At the same time, new jobs will be created. These are likely to revolve around the ability to deploy tools like ChatGPT while at the same time practicing human decision-making, problem-solving, leadership, strategy, leadership, and team-building.
I work in data and analytics; how can I make sure I don’t become redundant?
There are two very important rules to follow here. Firstly, whatever you do, do not stick your head in the sand and pretend this isn’t happening and that AI isn't about to dramatically change the way you work.
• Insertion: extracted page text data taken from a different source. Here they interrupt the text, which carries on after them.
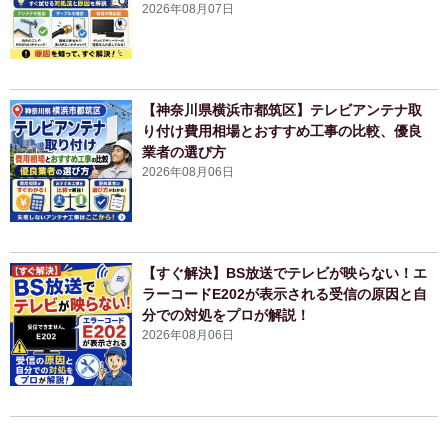
2026年08月07日
【神奈川県横浜市都筑区】テレビアンテナ取
り付け費用相場とおすすめ工事の比較、優良
業者の選び方
2026年08月06日
【すぐ解決】BS放送でテレビが映らない！エ
ラーコードE202が表示される受信の原因と自
分での対処をプロが解説！
2026年08月06日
Secondly, learn to use this technology as a tool. Understand what its abilities are to augment your own skills by using tools like ChatGPT or whatever comes next to automate routine and repetitive tasks. In this piece, I’ve listed a number of tasks that this can be applied to right away – work through them and make sure you understand how each one can be done. Then, learn how to take advantage of the time and efficiency gains that this creates in order to develop your skillset and focus on areas where you can really make a difference.
Ignoring the arrival of AI in your profession is only likely to result in being left behind, as colleagues and competitors who are willing to move with the times reap the rewards. Right now, all we’re seeing is the tip of the iceberg. As the technology evolves, more and more aspects of all of our day-to-day work will become automated. Staying ahead of this curve, teaching yourself to use new tools as they become available, and maintaining awareness of areas where the human touch is still necessary, is the key to thriving in the age of AI.